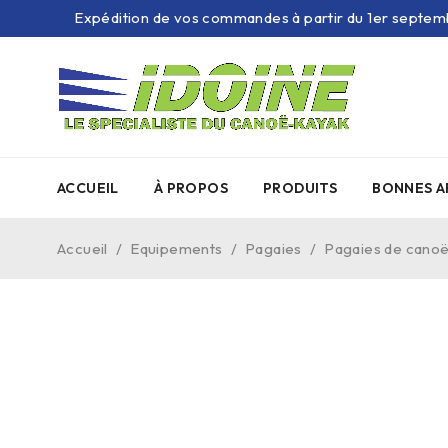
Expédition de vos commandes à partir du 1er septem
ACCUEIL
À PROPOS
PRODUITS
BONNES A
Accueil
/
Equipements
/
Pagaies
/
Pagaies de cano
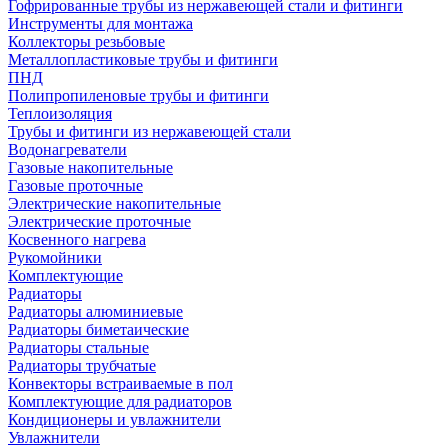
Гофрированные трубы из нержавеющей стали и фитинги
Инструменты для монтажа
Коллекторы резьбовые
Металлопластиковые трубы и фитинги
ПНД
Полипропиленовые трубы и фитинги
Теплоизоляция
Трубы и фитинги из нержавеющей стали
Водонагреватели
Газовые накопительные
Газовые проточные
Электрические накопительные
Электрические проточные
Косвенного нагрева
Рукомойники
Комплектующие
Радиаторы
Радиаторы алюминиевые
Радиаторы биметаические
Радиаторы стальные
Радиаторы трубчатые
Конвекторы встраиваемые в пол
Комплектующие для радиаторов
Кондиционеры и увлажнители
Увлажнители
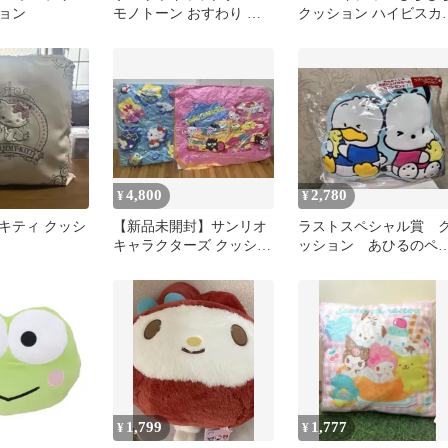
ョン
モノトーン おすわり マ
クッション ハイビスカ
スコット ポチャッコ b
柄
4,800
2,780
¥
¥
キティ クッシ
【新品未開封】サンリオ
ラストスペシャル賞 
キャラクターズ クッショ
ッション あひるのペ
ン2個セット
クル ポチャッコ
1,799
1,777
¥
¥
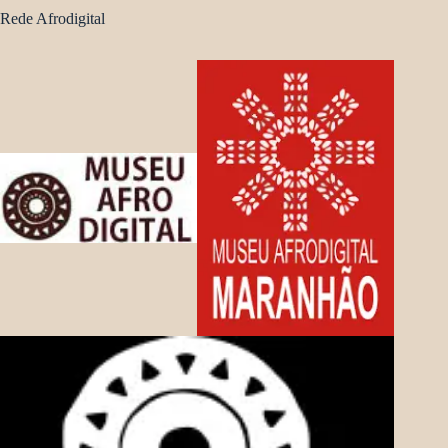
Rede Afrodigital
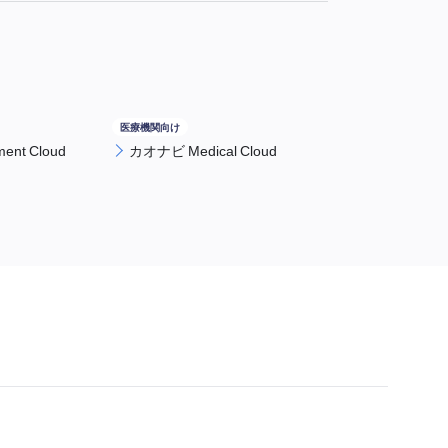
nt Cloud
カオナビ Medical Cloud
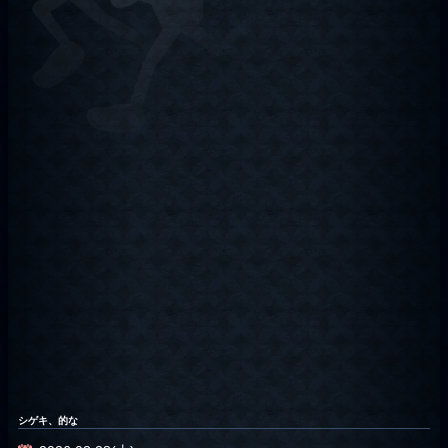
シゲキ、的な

---*---

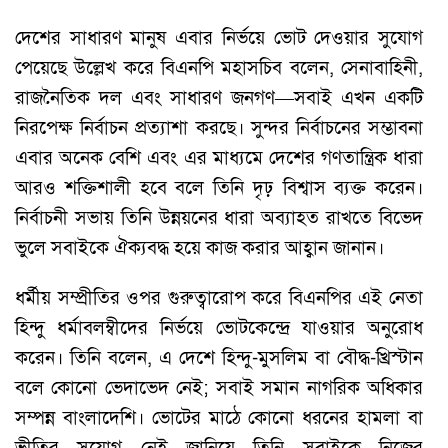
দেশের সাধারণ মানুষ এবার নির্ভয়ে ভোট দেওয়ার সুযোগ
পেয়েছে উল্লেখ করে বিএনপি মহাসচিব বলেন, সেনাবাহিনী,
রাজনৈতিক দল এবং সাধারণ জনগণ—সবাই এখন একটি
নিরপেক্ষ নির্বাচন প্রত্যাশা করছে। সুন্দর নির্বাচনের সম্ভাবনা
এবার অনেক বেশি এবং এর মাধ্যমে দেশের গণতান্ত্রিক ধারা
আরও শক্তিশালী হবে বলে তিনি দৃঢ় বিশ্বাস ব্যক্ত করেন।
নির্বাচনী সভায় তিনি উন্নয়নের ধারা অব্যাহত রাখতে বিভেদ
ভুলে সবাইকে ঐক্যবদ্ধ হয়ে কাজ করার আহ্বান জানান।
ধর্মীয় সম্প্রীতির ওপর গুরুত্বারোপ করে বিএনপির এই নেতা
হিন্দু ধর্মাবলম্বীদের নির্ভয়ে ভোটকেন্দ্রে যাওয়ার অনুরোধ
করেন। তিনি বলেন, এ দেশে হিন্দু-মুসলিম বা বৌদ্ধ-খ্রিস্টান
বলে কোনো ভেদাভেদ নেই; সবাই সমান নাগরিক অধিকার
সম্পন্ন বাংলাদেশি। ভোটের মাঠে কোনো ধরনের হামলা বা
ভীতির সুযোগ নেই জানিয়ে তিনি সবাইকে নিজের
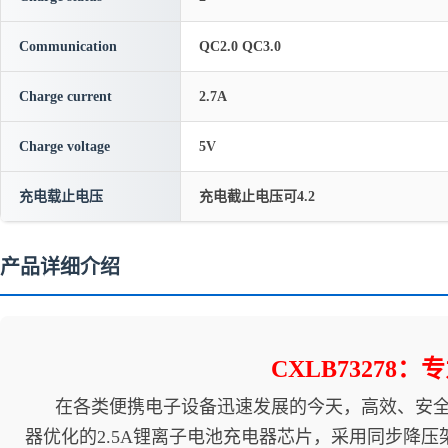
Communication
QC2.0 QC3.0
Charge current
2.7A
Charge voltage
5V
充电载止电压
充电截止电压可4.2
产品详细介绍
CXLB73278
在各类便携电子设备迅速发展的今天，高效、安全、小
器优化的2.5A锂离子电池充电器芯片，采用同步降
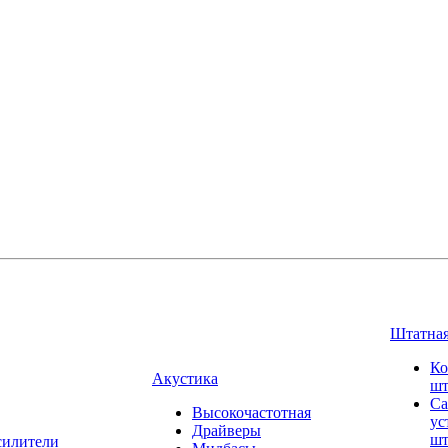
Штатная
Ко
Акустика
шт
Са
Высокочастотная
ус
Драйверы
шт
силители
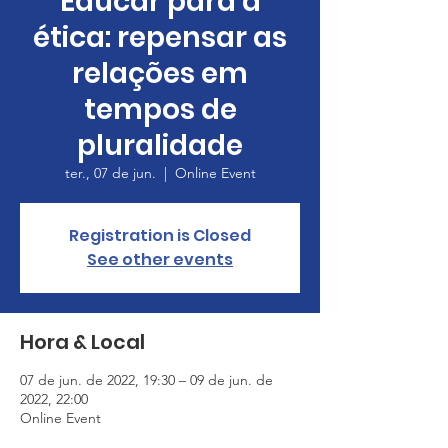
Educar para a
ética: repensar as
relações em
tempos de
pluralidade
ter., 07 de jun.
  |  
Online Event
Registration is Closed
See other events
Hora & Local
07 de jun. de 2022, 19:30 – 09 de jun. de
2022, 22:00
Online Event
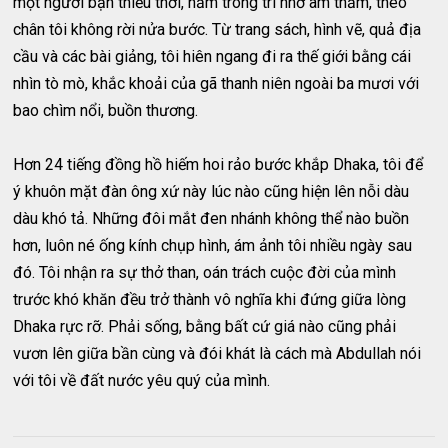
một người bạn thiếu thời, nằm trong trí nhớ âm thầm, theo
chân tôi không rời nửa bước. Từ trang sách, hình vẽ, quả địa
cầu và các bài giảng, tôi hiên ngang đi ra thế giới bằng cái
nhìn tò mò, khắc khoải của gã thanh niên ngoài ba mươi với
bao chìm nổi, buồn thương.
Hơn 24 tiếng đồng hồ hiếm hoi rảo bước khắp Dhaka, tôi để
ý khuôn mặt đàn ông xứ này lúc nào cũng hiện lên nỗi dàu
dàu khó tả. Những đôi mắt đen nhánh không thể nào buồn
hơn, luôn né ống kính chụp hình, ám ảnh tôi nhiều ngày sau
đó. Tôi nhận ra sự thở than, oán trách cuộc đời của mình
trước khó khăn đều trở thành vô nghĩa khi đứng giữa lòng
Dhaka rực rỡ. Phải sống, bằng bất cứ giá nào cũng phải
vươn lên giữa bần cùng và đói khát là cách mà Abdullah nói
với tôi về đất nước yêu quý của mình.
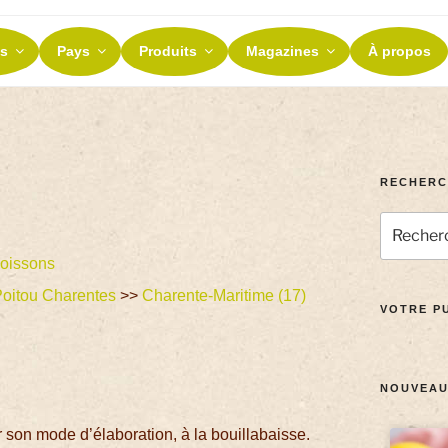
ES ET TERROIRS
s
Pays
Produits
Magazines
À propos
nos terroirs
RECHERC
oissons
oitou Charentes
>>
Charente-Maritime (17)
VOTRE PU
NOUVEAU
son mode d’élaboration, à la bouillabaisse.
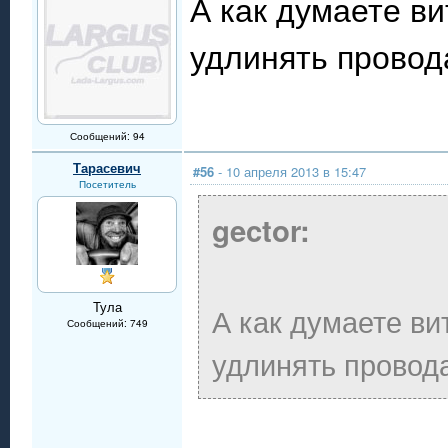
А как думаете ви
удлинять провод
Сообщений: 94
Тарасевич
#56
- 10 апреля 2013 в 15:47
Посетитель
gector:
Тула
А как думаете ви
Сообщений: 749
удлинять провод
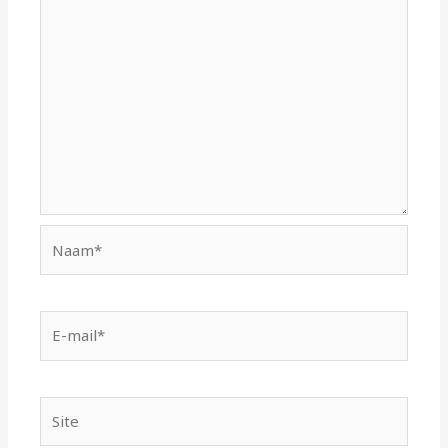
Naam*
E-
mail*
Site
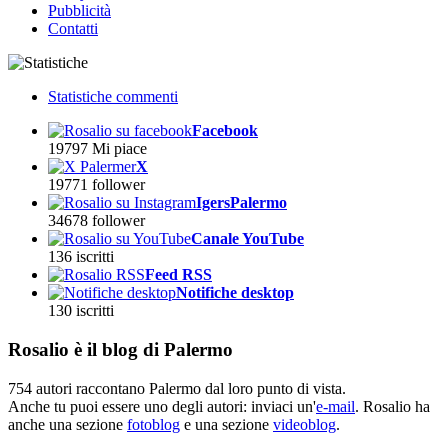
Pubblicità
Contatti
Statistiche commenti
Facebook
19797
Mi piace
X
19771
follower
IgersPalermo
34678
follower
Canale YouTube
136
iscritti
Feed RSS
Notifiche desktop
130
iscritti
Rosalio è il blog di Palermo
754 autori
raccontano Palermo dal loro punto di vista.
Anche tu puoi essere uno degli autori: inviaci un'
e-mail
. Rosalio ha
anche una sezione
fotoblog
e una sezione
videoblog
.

---*---

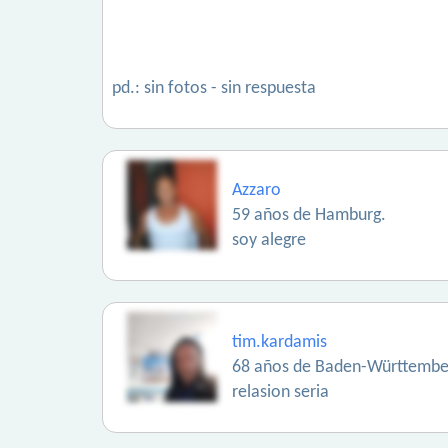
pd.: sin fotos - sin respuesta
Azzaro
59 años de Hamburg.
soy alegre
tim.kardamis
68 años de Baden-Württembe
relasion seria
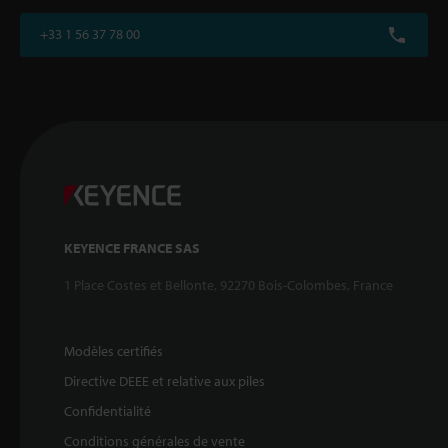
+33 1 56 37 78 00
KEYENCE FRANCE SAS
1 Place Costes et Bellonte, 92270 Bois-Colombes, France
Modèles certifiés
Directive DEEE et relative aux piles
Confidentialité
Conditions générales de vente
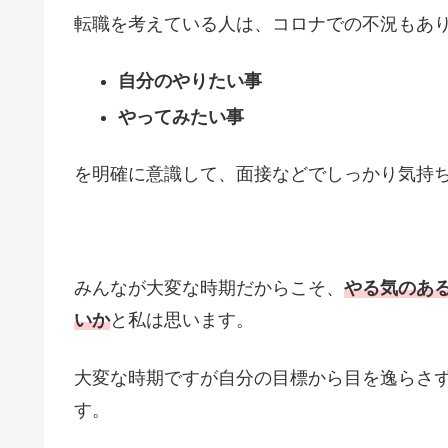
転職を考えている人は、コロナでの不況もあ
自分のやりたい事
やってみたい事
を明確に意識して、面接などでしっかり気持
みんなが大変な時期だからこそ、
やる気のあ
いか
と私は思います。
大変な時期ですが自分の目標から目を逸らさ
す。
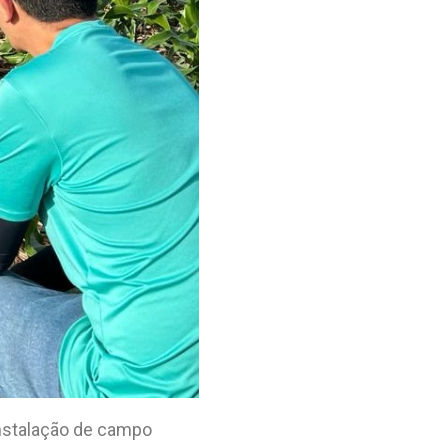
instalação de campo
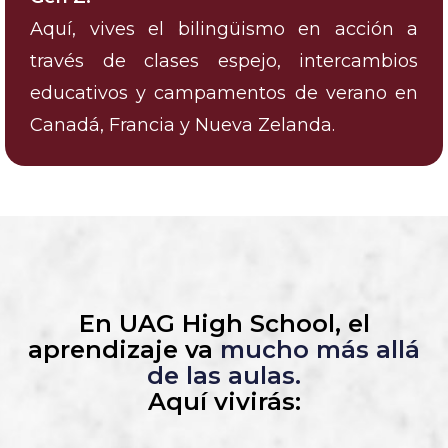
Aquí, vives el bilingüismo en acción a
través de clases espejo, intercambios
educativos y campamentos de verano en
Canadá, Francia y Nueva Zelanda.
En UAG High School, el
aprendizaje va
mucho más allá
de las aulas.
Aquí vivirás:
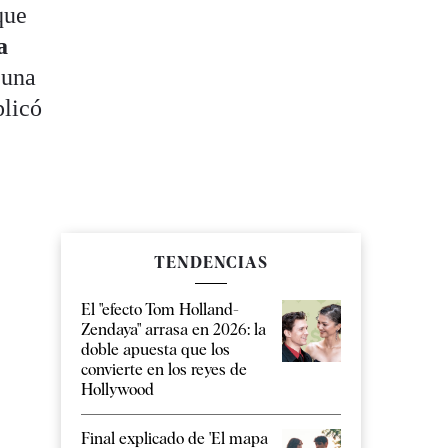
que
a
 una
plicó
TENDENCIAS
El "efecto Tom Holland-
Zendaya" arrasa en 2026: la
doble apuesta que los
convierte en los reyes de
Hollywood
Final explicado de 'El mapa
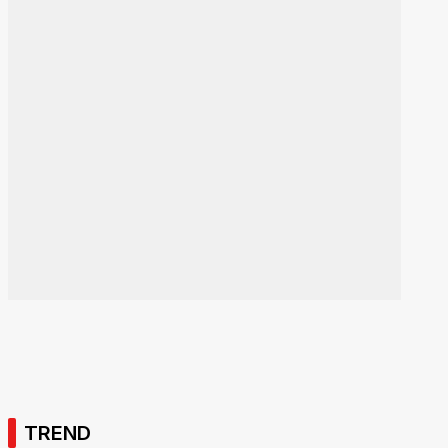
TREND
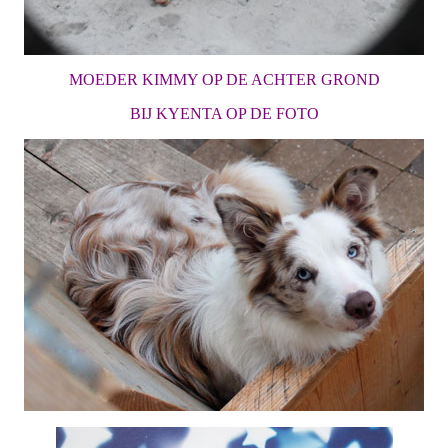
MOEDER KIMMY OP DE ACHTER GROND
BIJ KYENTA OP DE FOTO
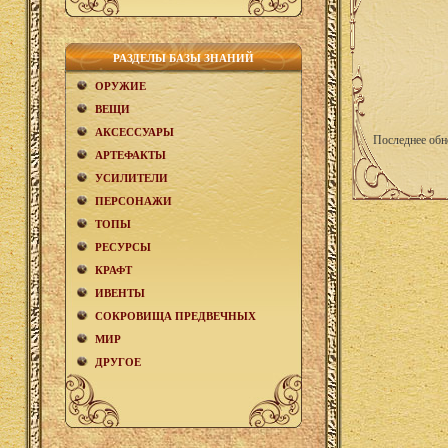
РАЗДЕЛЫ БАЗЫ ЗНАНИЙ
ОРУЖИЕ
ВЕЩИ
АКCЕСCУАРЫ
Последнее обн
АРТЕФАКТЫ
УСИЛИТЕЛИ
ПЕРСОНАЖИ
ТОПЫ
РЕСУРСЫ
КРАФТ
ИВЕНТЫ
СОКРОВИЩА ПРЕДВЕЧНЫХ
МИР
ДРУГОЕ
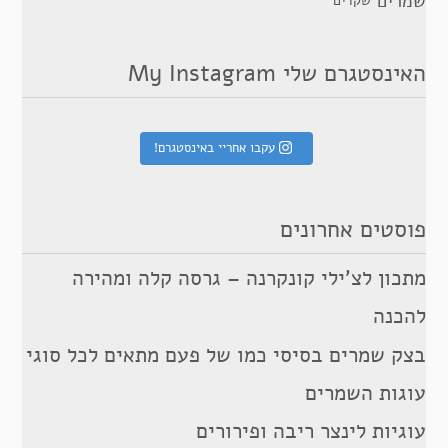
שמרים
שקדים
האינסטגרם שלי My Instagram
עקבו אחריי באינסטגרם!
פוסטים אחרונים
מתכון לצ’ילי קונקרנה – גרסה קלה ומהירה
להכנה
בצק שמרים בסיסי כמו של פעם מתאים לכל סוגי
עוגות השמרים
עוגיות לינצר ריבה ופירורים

---*---

** WORK ITEM **
How many lines in the records above contain the word "фитинги"? Give only the number.

** RESPONSE **
4